Each of the readings this morning tells a story of conversion because of a miraculous initiation on God’s part. In IS 6:1-8, the prophet has a vision of God and the Seraphim, whose voices of praise shook the doorframe and filled the house with smoke. Isaiah lamented because, although he was gifted with this kind of vision, he saw himself as “a man of unclean lips living among a people of unclean lips.” One of the angels took an ember from the altar with tongs and held it to Isaiah’s mouth to cleanse his sin after which the prophet “heard the voice of the Lord saying, Whom shall I send? Who will go for us?” Isaiah answered, “Here I am. Send me.”
Paul’s conversion is recorded as no less spectacular as Paul was struck to the ground and blinded by the light of God on the way to Damascus, having heard the voice of Christ call to him, “Saul, Saul, why are you persecuting me?” This morning Paul is preaching the gospel to the Corinthians (1COR 15:1-11). As he recounts all the appearances of Christ after the Resurrection, he says at the end, “Last of all he appeared to me. For I am the least of the apostles, not fit to be called an apostle because I persecuted the church of God. But by the grace of God that is what I am, and his grace to me has not been ineffective.”
Today’s gospel story of conversion can be seen as the first of many in the life of Peter and it is compelling in the physicality of it (Jesus is right in the boat with him rather than giving instructions from heaven) as much as in its similarity to the first two readings. Jesus is being pressed by the crowds so he just walks up to Peter’s boat, gets in, tells him to push out a little way so he can continue preaching without being trampled, sits down and resumes his teaching. I often wonder what that encounter touched in Peter to allow his response to be so seamless – no objection or asking for time to finish washing his nets…especially since when Jesus stopped preaching and told Peter to go out further and start fishing again, he wasn’t so keen, having fished all night with no success. But he did what Jesus asked. The rest of the story is familiar; so many fish in the nets that they filled two boats. The response of Peter echoes Isaiah and Paul when he “fell to his knees and said, Depart from me, Lord, for I am a sinful man.” Jesus said in reply, “Do not be afraid; from now on you will be catching [people].”

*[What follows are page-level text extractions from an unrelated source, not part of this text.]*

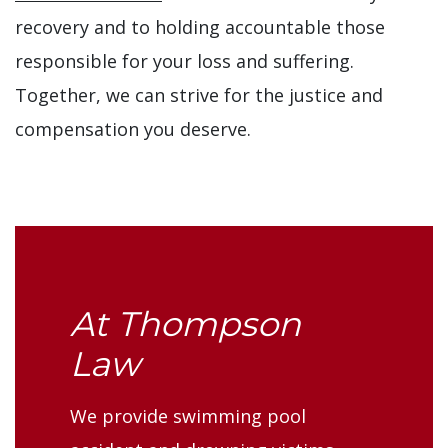
recovery and to holding accountable those
responsible for your loss and suffering.
Together, we can strive for the justice and
compensation you deserve.
At Thompson
Law
We provide swimming pool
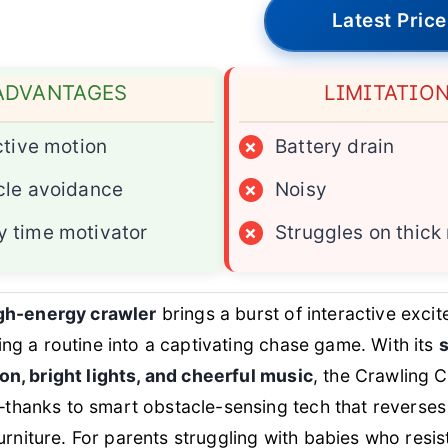
Latest Price
ADVANTAGES
LIMITATIO
ctive motion
×
Battery drain
cle avoidance
×
Noisy
 time motivator
×
Struggles on thick
igh-energy crawler
brings a burst of interactive exc
ing a routine into a captivating chase game. With its
on, bright lights, and cheerful music
, the Crawling 
thanks to smart obstacle-sensing tech that reverses
 furniture. For parents struggling with babies who resist 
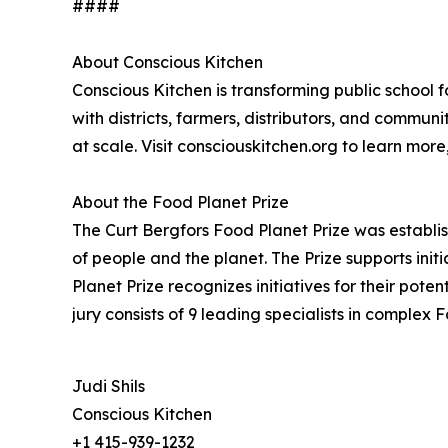
####
About Conscious Kitchen
Conscious Kitchen is transforming public school 
with districts, farmers, distributors, and commu
at scale. Visit consciouskitchen.org to learn mor
About the Food Planet Prize
The Curt Bergfors Food Planet Prize was establis
of people and the planet. The Prize supports ini
Planet Prize recognizes initiatives for their pot
jury consists of 9 leading specialists in comple
Judi Shils
Conscious Kitchen
+1 415-939-1232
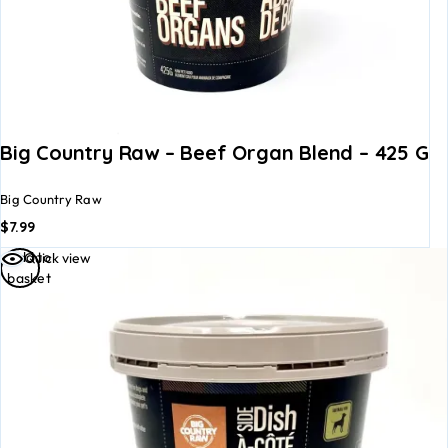
Big Country Raw – Beef Organ Blend – 425 G
Big Country Raw
$
7.99
Add to
Quick view
basket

So here’s my conclusion which actually arose because of one sentence in the gospel but is built on the happenings in all three stories. Peter, Paul and Isaiah all experienced a shocking personal revelation of God’s power to which each of them responded by speaking of their unworthiness. God did not respond that they were, in fact, worthy; rather in each case God removed their unworthiness which would have blocked them from their mission. Most of us are not recipients of such miraculous calls from God but many of us tend to respond with the same hesitation; we feel unworthy. Paul caught the point that it is God’s grace that allows us to overcome what blocks us from doing the work that is ours. But what is it that helps us to truly see what Paul saw? What removes the blindness that keeps us from response?

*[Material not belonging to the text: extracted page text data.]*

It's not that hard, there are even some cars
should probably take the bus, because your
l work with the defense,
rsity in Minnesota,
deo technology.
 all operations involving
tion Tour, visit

What answers those questions for me is the second command of Jesus to Peter this morning. “Put out into deep water and lower your nets for a catch,” Jesus said. Seen in my life as a metaphor, that statement reminds me that the habits of deep listening and faith are the keys to breaking out of the mindset of unworthiness and trusting God’s grace in all I attempt to accomplish. Success and failure do not matter as much as willingness to serve. God will take care of the rest of the story.